De repente, eu me vi ali, perdido naquela selva de estranhos. A paisagem era deslumbrante, mas ao mesmo tempo assustadora. Aos poucos, os meus olhos foram se acostumando ao lugar. Vi mulheres bonitas, mulheres de corpo bonito, mas não exatamente perfeito, mulheres na tenra idade, mulheres de beleza passageira, mulheres com pouca roupa e mulheres desnudas da vergonha de exibir suas celulites, suas estrias, os sinais da idade ou da qualidade de vida. Homens e mulheres sem defeito aparente, sem aspecto carente e gente sem dente. Não importava se tinham ou não dinheiro, não vi desespero, só vi alegria. Todo propósito era alegria, diversão naquela imensa faixa de areia tendo o morro ao fundo. Aviões pousando e decolando no aeroporto. Navios transatlânticos rumo ao oceano, pescadores e catadores de mexilhão em busca do seu sustento. Eu me vi sozinho no meio daquela multidão.

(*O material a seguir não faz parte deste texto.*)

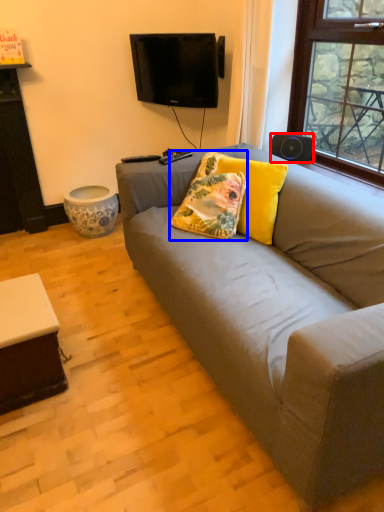 Question: Which of the following is the farthest to the observer, loudspeaker (highlighted by a red box) or pillow (highlighted by a blue box)?

Choices:
 (A) loudspeaker
 (B) pillow

Answer: (A) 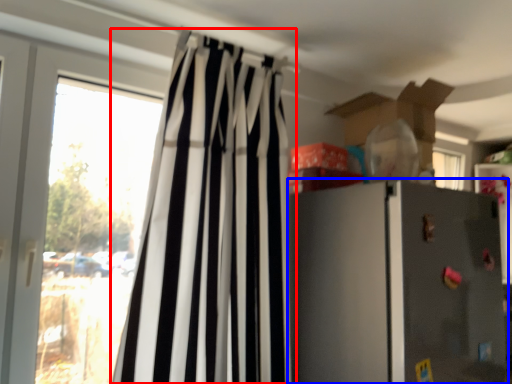 Question: Among these objects, which one is farthest to the camera, curtain (highlighted by a red box) or refrigerator (highlighted by a blue box)?

Choices:
 (A) curtain
 (B) refrigerator

Answer: (B) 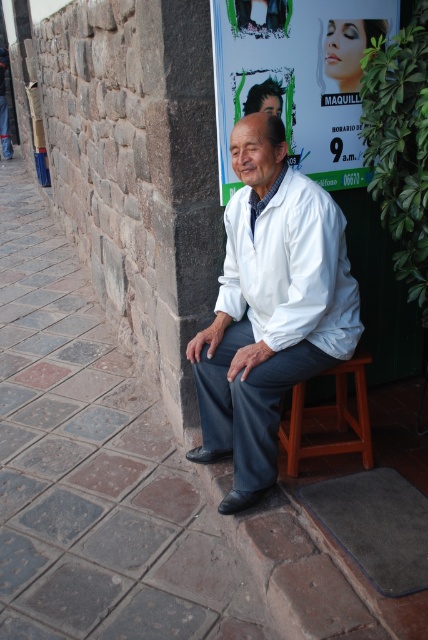 Question: From the image, what is the correct spatial relationship of white smooth coat at center in relation to matte white poster at upper center?

Choices:
 (A) above
 (B) below

Answer: (B)

Question: Does matte white poster at upper center appear over brown wooden stool at lower center?

Choices:
 (A) no
 (B) yes

Answer: (B)

Question: Among these points, which one is farthest from the camera?

Choices:
 (A) (369, 449)
 (B) (231, 198)
 (C) (318, 355)
 (D) (231, 45)

Answer: (A)

Question: Which object appears farthest from the camera in this image?

Choices:
 (A) white smooth dress shirt at center
 (B) white smooth coat at center

Answer: (B)

Question: Which object appears farthest from the camera in this image?

Choices:
 (A) white smooth coat at center
 (B) matte white poster at upper center

Answer: (B)

Question: Is white smooth coat at center closer to the viewer compared to white smooth dress shirt at center?

Choices:
 (A) no
 (B) yes

Answer: (A) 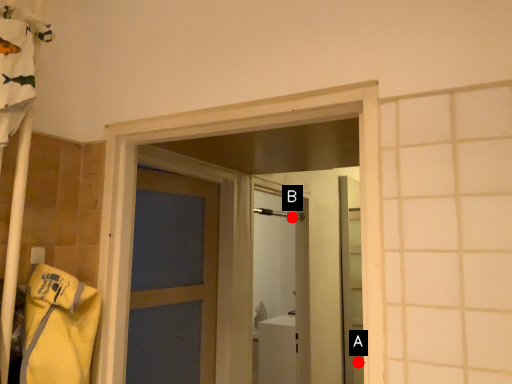 Question: Two points are circled on the image, labeled by A and B beside each circle. Which point appears closest to the camera in this image?

Choices:
 (A) A is closer
 (B) B is closer

Answer: (B) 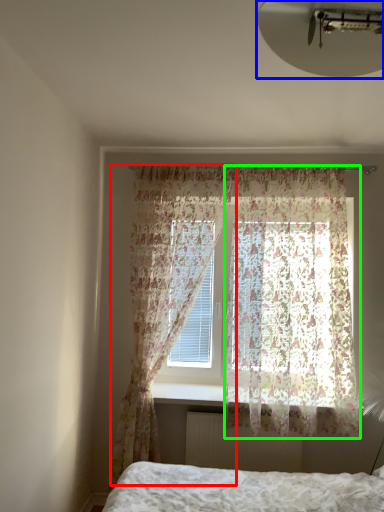 Question: Considering the real-world distances, which object is closest to curtain (highlighted by a red box)? light fixture (highlighted by a blue box) or curtain (highlighted by a green box).

Choices:
 (A) light fixture
 (B) curtain

Answer: (B)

O sol ardia na pele e eu vacilava entre a necessidade de um banho e a repulsa de mergulhar naquela água imunda e cheia de entulho. Era tanta sujeira que parecia realmente uma sopa de entulho. E como se não bastasse pensar assim, um garoto que passava à minha frente gritou: – mãe, tem até cebola! Mais à frente eu também vi tomate, pimentão e vagem.

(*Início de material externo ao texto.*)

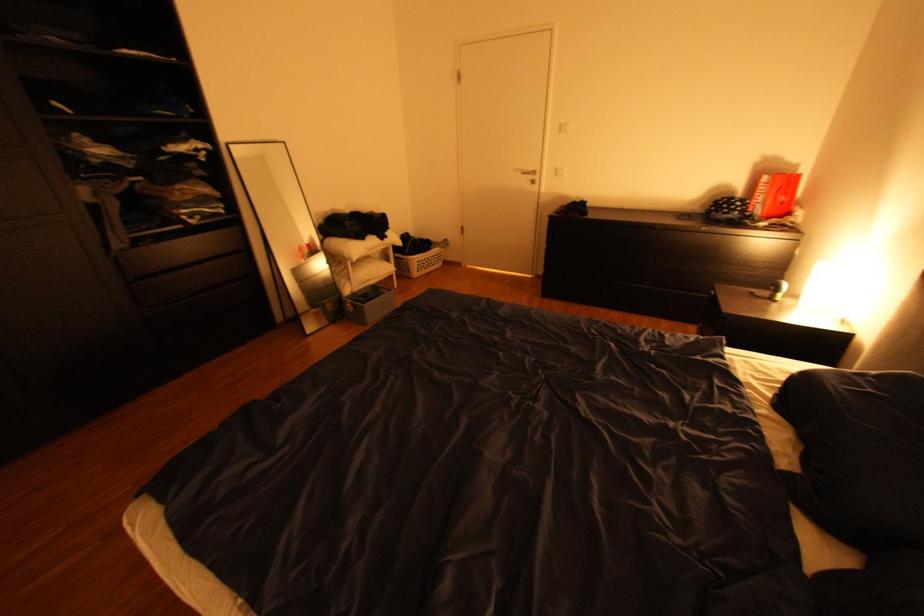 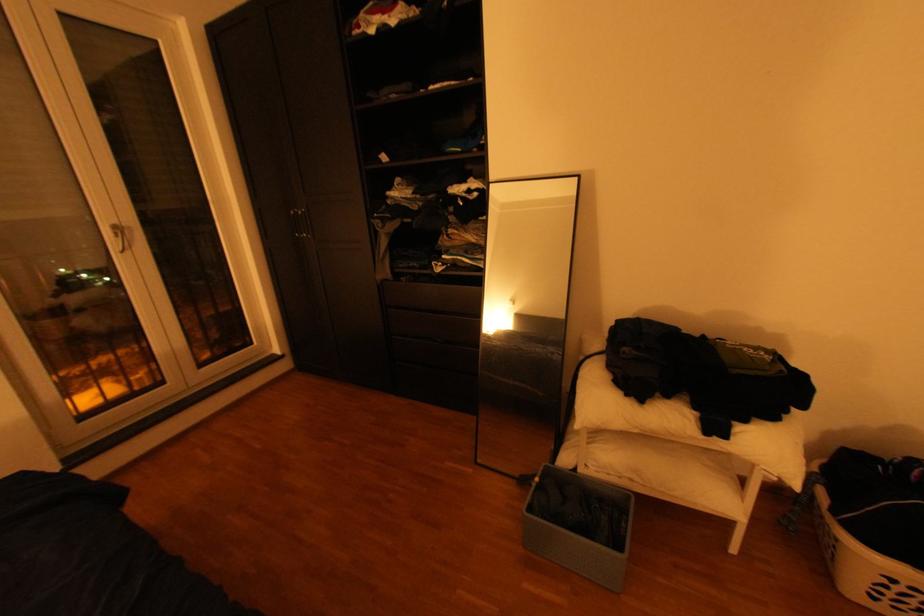 In the second image, find the point that corresponds to [395,237] in the first image.

(735, 436) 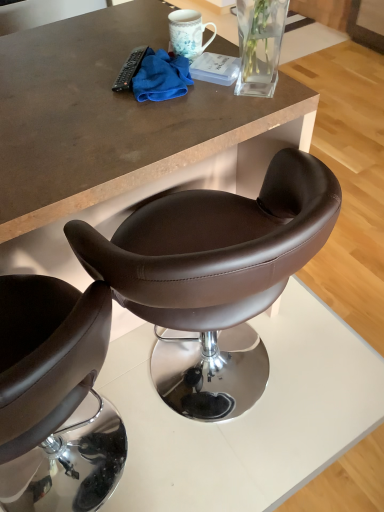 Question: Is brown leather chair at center oriented away from matte brown leather stool at center?

Choices:
 (A) yes
 (B) no

Answer: (B)

Question: From a real-world perspective, does brown leather chair at center stand above matte brown leather stool at center?

Choices:
 (A) yes
 (B) no

Answer: (B)

Question: Can you confirm if brown leather chair at center is shorter than matte brown leather stool at center?

Choices:
 (A) no
 (B) yes

Answer: (B)

Question: Is brown leather chair at center bigger than matte brown leather stool at center?

Choices:
 (A) no
 (B) yes

Answer: (A)

Question: Does brown leather chair at center have a greater height compared to matte brown leather stool at center?

Choices:
 (A) no
 (B) yes

Answer: (A)

Question: Does brown leather chair at center have a smaller size compared to matte brown leather stool at center?

Choices:
 (A) no
 (B) yes

Answer: (B)

Question: Considering the relative sizes of brown leather chair at center and black plastic remote control at upper center in the image provided, is brown leather chair at center thinner than black plastic remote control at upper center?

Choices:
 (A) yes
 (B) no

Answer: (B)

Question: Considering the relative sizes of brown leather chair at center and black plastic remote control at upper center in the image provided, is brown leather chair at center smaller than black plastic remote control at upper center?

Choices:
 (A) no
 (B) yes

Answer: (A)

Question: Would you say brown leather chair at center contains black plastic remote control at upper center?

Choices:
 (A) yes
 (B) no

Answer: (B)

Question: Is brown leather chair at center completely or partially outside of black plastic remote control at upper center?

Choices:
 (A) yes
 (B) no

Answer: (A)

Question: From a real-world perspective, is brown leather chair at center physically below black plastic remote control at upper center?

Choices:
 (A) no
 (B) yes

Answer: (B)

Question: Is brown leather chair at center bigger than black plastic remote control at upper center?

Choices:
 (A) no
 (B) yes

Answer: (B)

Question: From a real-world perspective, is brown leather chair at center over blue microfiber cloth at upper center?

Choices:
 (A) yes
 (B) no

Answer: (B) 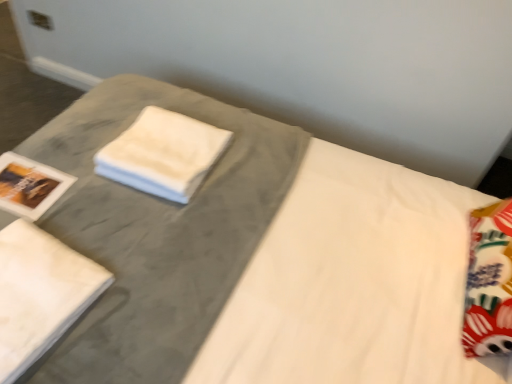 I want to click on free location above white cotton bath towel at lower left (from a real-world perspective), so click(32, 279). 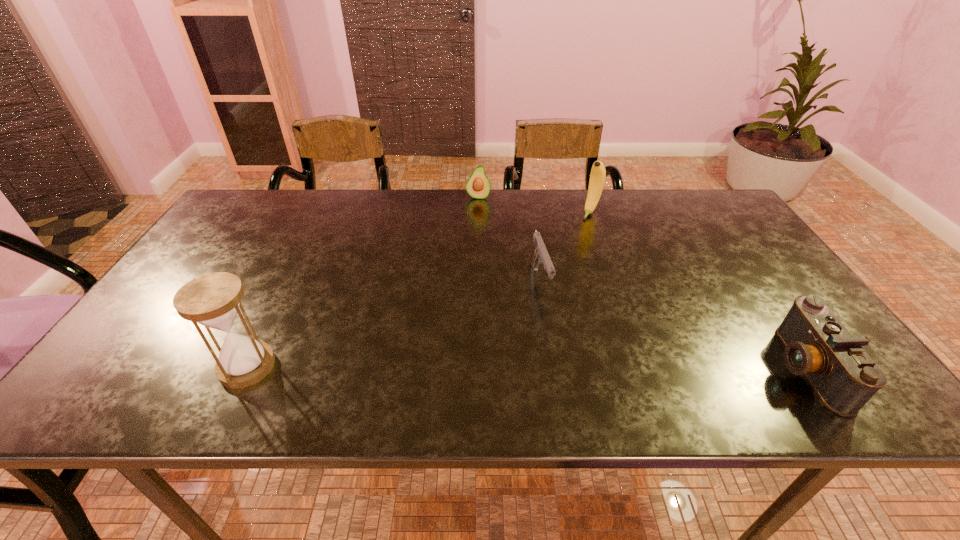 Locate an element on the screen. free space located 0.060m on the cut side of the fourth object from right to left is located at coordinates (476, 211).

Identify the location of free space located on the cut side of the fourth object from right to left. The width and height of the screenshot is (960, 540). (468, 279).

The width and height of the screenshot is (960, 540). What are the coordinates of `banana at the far edge` in the screenshot? It's located at (598, 173).

Where is `avocado that is at the far edge`? The width and height of the screenshot is (960, 540). avocado that is at the far edge is located at coordinates (478, 185).

Locate an element on the screen. This screenshot has width=960, height=540. hourglass situated at the near edge is located at coordinates (213, 300).

This screenshot has height=540, width=960. What are the coordinates of `camera at the near edge` in the screenshot? It's located at (817, 345).

Find the location of a particular element. object that is at the right edge is located at coordinates (817, 345).

Where is `object present at the near right corner`? object present at the near right corner is located at coordinates tap(817, 345).

Image resolution: width=960 pixels, height=540 pixels. In the image, there is a desktop. What are the coordinates of `vacant space at the far edge` in the screenshot? It's located at (404, 217).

As pessoas, porém, estavam contentes: “A água tá uma delicia!” – diziam aqui e ali. O grito das crianças dentro d’água era infernal e havia pouco espaço para caminhar na areia.
Além disso, temi entrar na água porque estava só. Não tinha com quem deixar meu relógio, meu celular e a minha carteira com documentos. Mas eu precisava de um banho. Estava exausto. Sem me dar conta, eu tinha caminhado por mais de sete horas em ritmo rápido e não sabia direito como chegara até ali.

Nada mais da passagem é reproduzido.